Advanced Assembly Programming

ARM processors are more capable than just toggling a GPIO pin or sending data through communication interfaces. Data processing requires more computational power than can be imagined, and it is not simply about ADD or SUB instructions. Performing multiple operations on multiple data sets requires knowledge of hardware possibilities and experience in such programming. The following small examples may repeat across different tasks: setting up counters or pointers to variables, browsing memory with post-indexed loads and stores, performing vector operations, returning the result of a function, and so on. There exist some basic rules: arguments to the function are passed through registers X0..X7, and the return value is in register X0. If used, the stack must be 16-byte aligned each time, and LDP/STP instructions are the best choice for working with the stack when entering or exiting a function. An essential part of the code is tail handling: when the algorithm is designed to operate in parallel with 4 bytes and the user provides, for example, 15 bytes; in parallel, the operation can be executed on 4 bytes, parallel operations on the remaining 3 bytes cannot be performed, which may lead to an error.
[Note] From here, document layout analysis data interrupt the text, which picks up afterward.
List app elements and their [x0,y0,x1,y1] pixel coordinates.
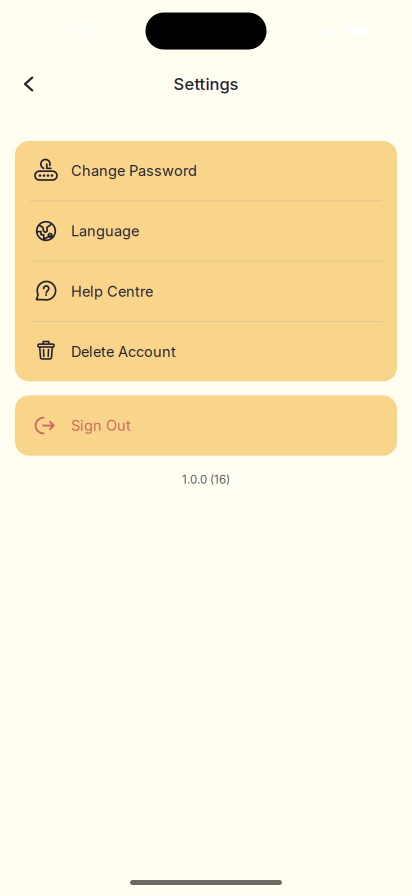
button[interactable]: Language [15,201,397,261]
staticText: Settings [174,74,238,94]
staticText: Help Centre [71,283,153,300]
staticText: 5:42 [61,22,96,40]
button[interactable]: Change Password [15,141,397,200]
staticText: Delete Account [71,343,176,360]
staticText: Change Password [71,162,197,180]
button[interactable]: Sign Out [15,395,397,456]
button[interactable]: Back [5,62,49,106]
button[interactable]: Help Centre [15,262,397,321]
staticText: Sign Out [71,417,131,434]
staticText: 1.0.0 (16) [182,473,230,487]
button[interactable]: Delete Account [15,322,397,382]
staticText: Language [71,222,139,240]
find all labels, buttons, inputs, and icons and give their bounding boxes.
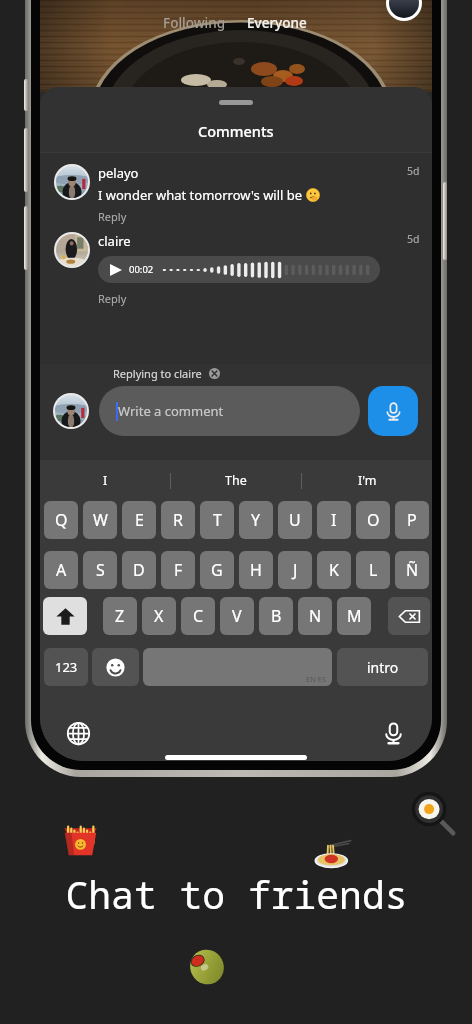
staticText: C <box>193 605 204 627</box>
staticText: intro <box>367 658 399 677</box>
staticText: J <box>293 559 298 581</box>
button[interactable]: C <box>181 597 215 635</box>
button[interactable]: Following <box>163 14 226 32</box>
button[interactable]: U <box>278 501 312 539</box>
staticText: 5d <box>407 164 420 178</box>
button[interactable]: The <box>171 460 301 501</box>
button[interactable]: I <box>317 501 351 539</box>
button[interactable]: Reply <box>98 209 127 224</box>
staticText: H <box>250 559 262 581</box>
button[interactable]: Emoji <box>92 648 139 686</box>
staticText: W <box>93 509 108 531</box>
button[interactable]: Record voice comment <box>368 386 418 436</box>
staticText: A <box>56 559 67 581</box>
staticText: I <box>103 472 108 489</box>
button[interactable]: Ñ <box>395 551 429 589</box>
button[interactable]: Y <box>239 501 273 539</box>
staticText: EN ES <box>306 674 327 684</box>
button[interactable]: Profile <box>389 0 419 18</box>
button[interactable]: intro <box>337 648 428 686</box>
staticText: pelayo <box>98 164 139 182</box>
staticText: B <box>271 605 282 627</box>
button[interactable]: B <box>259 597 293 635</box>
staticText: G <box>211 559 223 581</box>
staticText: P <box>407 509 417 531</box>
button[interactable]: A <box>44 551 78 589</box>
staticText: Ñ <box>406 559 419 581</box>
staticText: Q <box>55 509 68 531</box>
button[interactable]: Change language <box>66 721 91 746</box>
button[interactable]: Backspace <box>388 597 430 635</box>
staticText: The <box>225 472 247 489</box>
button[interactable]: I'm <box>302 460 432 501</box>
button[interactable]: 123 <box>44 648 88 686</box>
button[interactable]: O <box>356 501 390 539</box>
button[interactable]: Voice input <box>381 721 406 746</box>
staticText: Z <box>115 605 125 627</box>
button[interactable]: H <box>239 551 273 589</box>
staticText: T <box>213 509 222 531</box>
button[interactable]: Play voice message <box>98 256 380 283</box>
button[interactable]: R <box>161 501 195 539</box>
button[interactable]: M <box>337 597 371 635</box>
button[interactable]: pelayo <box>40 164 432 224</box>
staticText: R <box>173 509 183 531</box>
staticText: K <box>329 559 339 581</box>
staticText: F <box>174 559 183 581</box>
staticText: I'm <box>358 472 377 489</box>
button[interactable]: T <box>200 501 234 539</box>
staticText: O <box>367 509 380 531</box>
staticText: U <box>289 509 301 531</box>
staticText: Write a comment <box>118 402 224 420</box>
staticText: S <box>96 559 105 581</box>
staticText: X <box>154 605 164 627</box>
button[interactable]: Reply <box>98 291 127 306</box>
button[interactable]: E <box>122 501 156 539</box>
staticText: I <box>331 509 337 531</box>
staticText: V <box>232 605 242 627</box>
button[interactable]: Replying to claire <box>113 366 220 381</box>
staticText: D <box>133 559 145 581</box>
staticText: Comments <box>198 121 274 141</box>
button[interactable]: N <box>298 597 332 635</box>
staticText: 5d <box>407 232 420 246</box>
staticText: M <box>347 605 362 627</box>
button[interactable]: Space <box>143 648 332 686</box>
staticText: L <box>369 559 378 581</box>
button[interactable]: S <box>83 551 117 589</box>
button[interactable]: D <box>122 551 156 589</box>
button[interactable]: P <box>395 501 429 539</box>
button[interactable]: G <box>200 551 234 589</box>
button[interactable]: F <box>161 551 195 589</box>
staticText: E <box>135 509 144 531</box>
button[interactable]: claire <box>40 232 432 306</box>
staticText: 00:02 <box>129 263 154 276</box>
button[interactable]: Shift <box>43 597 87 635</box>
staticText: Chat to friends <box>65 868 408 920</box>
button[interactable]: W <box>83 501 117 539</box>
button[interactable]: Everyone <box>247 14 307 32</box>
staticText: I wonder what tomorrow's will be <box>98 186 306 204</box>
staticText: 123 <box>55 658 78 676</box>
staticText: claire <box>98 232 131 250</box>
button[interactable]: Write a comment <box>99 386 360 436</box>
button[interactable]: X <box>142 597 176 635</box>
button[interactable]: J <box>278 551 312 589</box>
button[interactable]: Q <box>44 501 78 539</box>
staticText: N <box>309 605 322 627</box>
button[interactable]: I <box>40 460 170 501</box>
button[interactable]: V <box>220 597 254 635</box>
button[interactable]: L <box>356 551 390 589</box>
button[interactable]: K <box>317 551 351 589</box>
button[interactable]: Z <box>103 597 137 635</box>
staticText: Y <box>251 509 261 531</box>
staticText: Replying to claire <box>113 366 202 381</box>
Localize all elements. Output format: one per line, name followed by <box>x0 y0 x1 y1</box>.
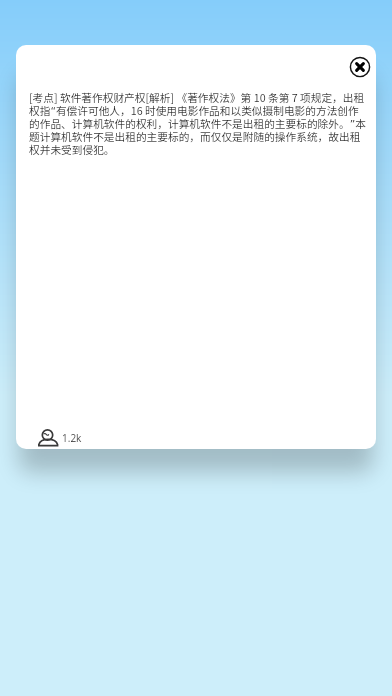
button[interactable]: 1.2k <box>38 427 82 447</box>
staticText: [考点] 软件著作权财产权[解析] 《著作权法》第 10 条第 7 项规定，出租… <box>29 91 376 156</box>
button[interactable]: Close <box>340 47 376 87</box>
staticText: 1.2k <box>62 431 82 445</box>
First, let's take a look at the complete example code. The following example will demonstrate a function which adds two float arrays: result[i]=a[i] b[i], where a and b are passed as arguments, as well as the size of the array.

Listing 1: Multiply multiple elements in parallel

@ X0=result, X1=a, X2=b, X3=n (the number of floats)
.global vadd_f32
vadd_f32:
    @ Convert element count to bytes that will be processed
    @ 16 floats per loop → 64 bytes per array per loop
    @ Build loop trip count = n / 16
    MOV     X9, #16
    UDIV    X8, X3, X9            @ X8 = blocks of 16
    CBZ     X8, .tail

.loop:
    @ Load 16 floats from a and b (4x vectors)
    LD1     {V0.4S, V1.4S, V2.4S, V3.4S}, [X1], #64   @ a
    LD1     {V4.4S, V5.4S, V6.4S, V7.4S}, [X2], #64   @ b
    @ Add vectors
    FADD    V0.4S, V0.4S, V4.4S
    FADD    V1.4S, V1.4S, V5.4S
    FADD    V2.4S, V2.4S, V6.4S
    FADD    V3.4S, V3.4S, V7.4S
    ST1     {V0.4S, V1.4S, V2.4S, V3.4S}, [X0], #64     @ Store the result
    SUBS    X8, X8, #1
    B.NE    .loop

.tail:
    @ Handle remaining n % 16 scalars
    @ Compute r = n % 16
    MSUB    X9, X9, X8, X3         @ X9 = n - 16*blocks
    CBZ     X9, .done

.tail_loop:
    LDR     S0, [X1], #4
    LDR     S1, [X2], #4
    FADD    S0, S0, S1
    STR     S0, [X0], #4
    SUBS    X9, X9, #1
    B.NE    .tail_loop

.done:
    RET

This example contains new instructions and a bit different type of labels. Note that the dot before the label makes it act like a local label. Like “.loop” label can be used in many places in the code. The compiler translates this label to something unique, like “loop23,” if it's the 23rd (maybe) loop the compiler has found in the code. To be sure, the compiler code must be investigated. There is another way to branch to a local label: a numeric label like “1:” which was used in earlier examples. In the code, it is possible to identify a jump back to B.EQ 1b to the label “1:” or a jump forward to B.EQ 1f to the next local label “1:”. Such branches must be very short; it's best to use them in tiny loops. The instruction LD1 {V0.4S, V1.4S, V2.4S, V3.4S}, [X1], #64 loads 64 bytes in total (16 float variables for this example). After instruction executions, the register X1 gets increased by 64. The LD1 instruction loads the element structure from the memory. This is one of the advanced SIMD (NEON) instructions.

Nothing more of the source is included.